React + React DOM is around 100kB, Vue is 86kB.

4 comments

"If you were disappointed with Vue.js, React, etc... If you want something super simple to build UI, just try DisplayJS! We hope you'll choose DisplayJS next time you do something great!"

I think it's really hard to be disappointed with Vue.js. Or will hardly find anyone that is.

(That's from DisplayJS' homepage at https://display.js.org/)
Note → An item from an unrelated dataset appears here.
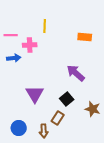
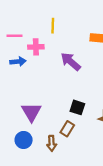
purple arrow: (76, 73) -> (71, 62), moved
purple triangle: (35, 94) -> (31, 112), moved
black square: (67, 99) -> (77, 107), turned -32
Coming from an angular world I went full spartan and just used jQuery (I tried to go native but the DOM interface is rather long winded) - it felt so good, suddenly you realise that for most things model view control is pretty simple to do with a few lines of code and you have the advantage of being able to see exactly what is happening.
jQuery's bread and butter is DOM manipulation. However, for even moderately small use cases (even an interactive form) it is useful to use React, Angular, or some data binding framework, as state changes in jQuery quickly become unmaintainable.
It _can_ become unmaintainable but it entirely depends on how you define your view state, you can still create large applications with jquery if you refrain from creating overly complex state UI (speaking from experience). One thing I find overly shunned in favour of heavy MVC is CSS, CSS is a bloody state machine, it's perfect to manage your UI, you need one DOM call to update one piece of state... define the reset in CSS and your MVC UI component suddenly seem over engineered.
There's something really upsetting to me about how DisplayJS works - coupling variable names to HTML seems like a good idea for a lot of common use cases at first, but the library's API method calls, DisplayJS.var() and .target(), have no semantic meaning to me. It seems overly simplistic. And if I have to manually call .var() in my target callback, I'm missing much of the benefits of reactivity in Vue / React.
100kb is light weight? That’s a typo, the website says 12kb min/gzipped which is still kind of large uncompressed.